Si esto no fuera suficiente, la LOPJ solo reconoce el derecho directo a una indemnización en los casos de prisión preventiva pero no para los casos de absolución tras cumplimiento íntegro de indebida condena.
Este periplo no solo dilata de forma injustificada la reparación del daño, sino que vulnera el principio de economía procesal y somete a la víctima de un error judicial a un nuevo via crucis burocrático, cuya resolución, a pesar de la firmeza de la absolución, sigue siendo incierta bajo el actual marco normativo.
Ante la previsible cuestión de si las gestiones realizadas ante las diversas instancias políticas han fructificado, la realidad me obliga a ser taxativa: el silencio institucional ha sido la única respuesta obtenida. Por ello, el propósito de este artículo trasciende la mera exposición doctrinal para convertirse en un llamamiento a mis colegas y a la sociedad civil.

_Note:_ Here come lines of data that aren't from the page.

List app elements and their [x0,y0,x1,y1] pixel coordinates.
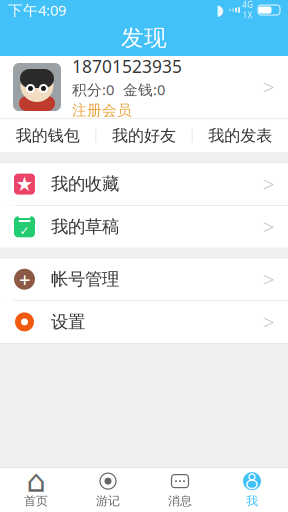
staticText: 消息 [168,494,192,508]
staticText: 游记 [96,494,120,508]
button[interactable]: 消息 [144,468,216,512]
staticText: 我 [246,494,258,508]
button[interactable]: 我的发表 [192,119,288,153]
staticText: 金钱:0 [123,80,165,99]
staticText: 我的收藏 [51,174,119,195]
staticText: > [263,214,274,240]
button[interactable]: 我的钱包 [0,119,96,153]
staticText: 4G [242,0,253,10]
staticText: > [263,266,274,292]
button[interactable]: + [0,258,288,300]
button[interactable]: 18701523935 [0,56,288,118]
button[interactable]: 我的好友 [96,119,192,153]
staticText: ✓ [20,224,30,238]
button[interactable]: 我 [216,468,288,512]
staticText: > [263,171,274,197]
staticText: 设置 [51,311,85,333]
staticText: ★ [16,173,34,196]
staticText: 首页 [24,494,48,508]
staticText: ◗ [216,2,224,18]
button[interactable]: ✓ [0,206,288,248]
staticText: 我的好友 [112,126,176,146]
button[interactable]: ★ [0,163,288,205]
staticText: 帐号管理 [51,269,119,290]
staticText: 发现 [121,24,167,52]
staticText: > [263,309,274,335]
staticText: 注册会员 [72,101,132,119]
staticText: + [19,266,30,292]
staticText: > [263,74,274,100]
staticText: 我的钱包 [16,126,80,146]
staticText: ⌂ [26,464,46,498]
staticText: 1X [242,10,252,21]
staticText: 积分:0 [72,80,114,99]
staticText: 18701523935 [72,55,182,78]
button[interactable]: 设置 [0,301,288,343]
staticText: 我的发表 [208,126,272,146]
button[interactable]: ⌂ [0,468,72,512]
button[interactable]: 游记 [72,468,144,512]
staticText: 下午4:09 [8,0,66,20]
staticText: 我的草稿 [51,216,119,238]
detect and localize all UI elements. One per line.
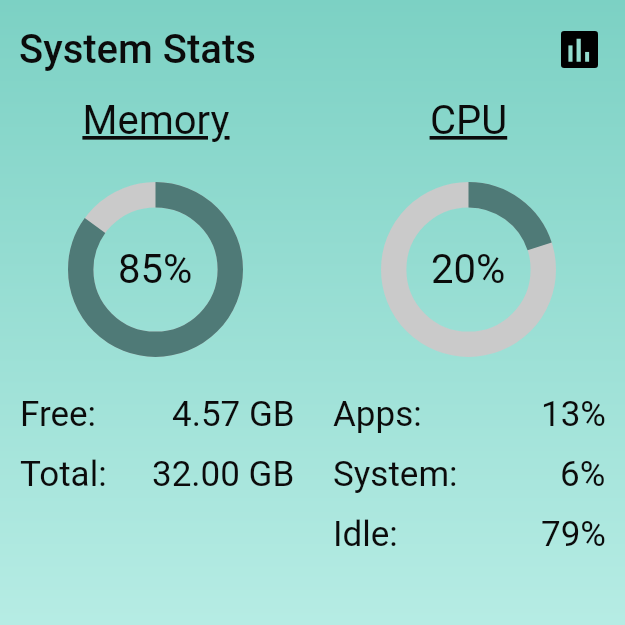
button[interactable]: Free:	[20, 394, 295, 435]
staticText: 79%	[541, 514, 606, 555]
staticText: 6%	[560, 454, 606, 495]
staticText: 85%	[118, 246, 193, 293]
button[interactable]: Idle:	[333, 514, 606, 555]
staticText: 32.00 GB	[152, 454, 295, 495]
staticText: 4.57 GB	[172, 394, 295, 435]
button[interactable]: Total:	[20, 454, 295, 495]
button[interactable]: System:	[333, 454, 606, 495]
button[interactable]: Chart details	[561, 31, 598, 68]
staticText: 13%	[541, 394, 606, 435]
staticText: System:	[333, 454, 458, 495]
staticText: 20%	[431, 246, 506, 293]
button[interactable]: CPU	[312, 97, 625, 144]
staticText: Apps:	[333, 394, 422, 435]
staticText: Idle:	[333, 514, 398, 555]
staticText: Total:	[20, 454, 107, 495]
button[interactable]: 20%	[381, 182, 556, 357]
button[interactable]: Apps:	[333, 394, 606, 435]
button[interactable]: 85%	[68, 182, 243, 357]
staticText: Free:	[20, 394, 97, 435]
staticText: Memory	[0, 97, 312, 144]
button[interactable]: Memory	[0, 97, 312, 144]
staticText: CPU	[312, 97, 625, 144]
button[interactable]: System Stats	[19, 26, 256, 73]
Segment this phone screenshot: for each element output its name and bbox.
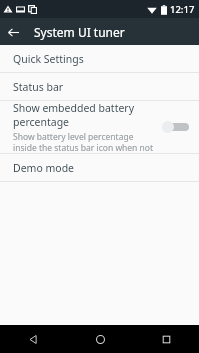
button[interactable]: Recent apps	[133, 325, 199, 353]
button[interactable]: Status bar	[0, 73, 199, 100]
button[interactable]: Show embedded battery percentage toggle	[161, 117, 191, 137]
staticText: System UI tuner	[34, 24, 125, 40]
button[interactable]: Demo mode	[0, 154, 199, 181]
staticText: Show battery level percentage inside the…	[13, 131, 155, 153]
staticText: 12:17	[170, 3, 195, 16]
staticText: Demo mode	[13, 161, 75, 175]
staticText: Show embedded battery percentage	[13, 101, 155, 129]
button[interactable]: Back	[0, 19, 26, 45]
button[interactable]: Home	[67, 325, 133, 353]
button[interactable]: Back	[0, 325, 67, 353]
button[interactable]: Quick Settings	[0, 45, 199, 72]
staticText: Status bar	[13, 80, 64, 94]
button[interactable]: Show embedded battery percentage	[0, 101, 199, 153]
staticText: Quick Settings	[13, 52, 84, 66]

Les interpelo con el fin de recabar los apoyos necesarios para formalizar una iniciativa legislativa que sea trasladada a las Cortes Generales. Mi consulta es directa: ¿me ayudan con esta propuesta normativa para forzar su debate en el Congreso de los Diputados? Ante la parálisis de los cauces ordinarios, es imperativo que la abogacía y la ciudadanía impulsen la reforma que la Administración elude, garantizando que el derecho al resarcimiento deje de ser una quimera administrativa para convertirse en una garantía procesal efectiva.
Nuestra labor como letrados no termina al colgar la toga tras una vista. El compromiso con los Derechos Humanos nos exige llevar la voz de los indefensos allí donde se redactan las leyes, para recordar a quienes ocupan las instituciones que la justicia, si no es reparadora (y ágil), difícilmente puede llamarse justicia.